O grupo reivindicou a responsabilidade por um ataque incendiário em 2024 que interrompeu a produção da fábrica de automóveis da Tesla em Berlim.
Preocupações com a segurança das infraestruturas
A falha de energia causada por um incêndio que atingiu um conjunto de cabos de alta tensão revelou lacunas na segurança das infraestruturas críticas da capital alemã, numa altura em que Berlim está preocupada com ataques de sabotagem provenientes da Rússia.
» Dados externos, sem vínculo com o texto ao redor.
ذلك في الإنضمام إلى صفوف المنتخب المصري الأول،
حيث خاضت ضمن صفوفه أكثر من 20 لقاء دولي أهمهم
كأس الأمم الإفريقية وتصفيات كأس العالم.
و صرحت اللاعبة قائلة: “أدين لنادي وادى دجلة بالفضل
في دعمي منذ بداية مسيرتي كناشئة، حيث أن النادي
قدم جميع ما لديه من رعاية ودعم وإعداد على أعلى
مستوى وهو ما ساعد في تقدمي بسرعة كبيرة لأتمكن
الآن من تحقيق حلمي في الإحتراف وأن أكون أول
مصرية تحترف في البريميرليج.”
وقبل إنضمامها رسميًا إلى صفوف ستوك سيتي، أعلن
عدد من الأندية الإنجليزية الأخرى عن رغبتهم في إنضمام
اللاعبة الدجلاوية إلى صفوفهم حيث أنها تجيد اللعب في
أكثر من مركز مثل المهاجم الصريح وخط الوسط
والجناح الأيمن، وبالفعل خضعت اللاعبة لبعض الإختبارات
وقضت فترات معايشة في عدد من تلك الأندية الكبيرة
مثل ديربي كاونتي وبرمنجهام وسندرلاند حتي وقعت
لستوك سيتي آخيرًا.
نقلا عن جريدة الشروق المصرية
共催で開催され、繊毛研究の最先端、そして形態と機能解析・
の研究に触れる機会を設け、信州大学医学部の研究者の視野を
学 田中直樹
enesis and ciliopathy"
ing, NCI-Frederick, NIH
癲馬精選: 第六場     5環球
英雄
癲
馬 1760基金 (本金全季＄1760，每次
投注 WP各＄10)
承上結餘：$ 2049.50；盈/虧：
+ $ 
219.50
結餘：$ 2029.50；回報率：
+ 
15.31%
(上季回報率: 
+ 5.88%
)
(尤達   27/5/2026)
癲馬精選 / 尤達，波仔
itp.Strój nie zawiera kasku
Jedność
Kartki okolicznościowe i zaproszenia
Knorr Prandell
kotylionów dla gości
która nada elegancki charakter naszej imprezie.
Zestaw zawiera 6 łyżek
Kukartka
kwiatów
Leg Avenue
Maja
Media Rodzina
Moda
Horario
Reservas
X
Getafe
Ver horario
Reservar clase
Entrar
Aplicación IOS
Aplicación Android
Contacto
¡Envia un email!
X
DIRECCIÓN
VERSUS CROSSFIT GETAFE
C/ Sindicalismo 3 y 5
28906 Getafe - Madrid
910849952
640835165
As autoridades berlinenses também foram criticadas pela rapidez e dimensão da sua reação ao apagão.
Durante muitos anos, a Alemanha enfrentou o que as autoridades descrevem como uma campanha russa de sabotagem, espionagem e desinformação destinada a desestabilizar o país, um dos principais fornecedores de apoio militar à Ucrânia e um importante centro logístico da NATO.
Moscovo tem negado as alegações.
Na terça-feira, Dobrindt prometeu que a câmara baixa do parlamento, o Bundestag, adoptaria esta semana uma nova lei para proteger melhor as infraestruturas críticas.
Mas o projeto inicial da legislação já foi criticado por alguns membros do setor da energia e da comunidade empresarial por ser demasiado burocrático para ser eficaz.
Alguns também alertaram para o risco de a legislação obrigar a uma transparência excessiva sobre as instalações de infraestruturas vitais, o que poderia ser explorado por agentes maliciosos.
Dobrindt reconheceu que "já divulgamos demasiada informação pública sobre as nossas infra-estruturas críticas".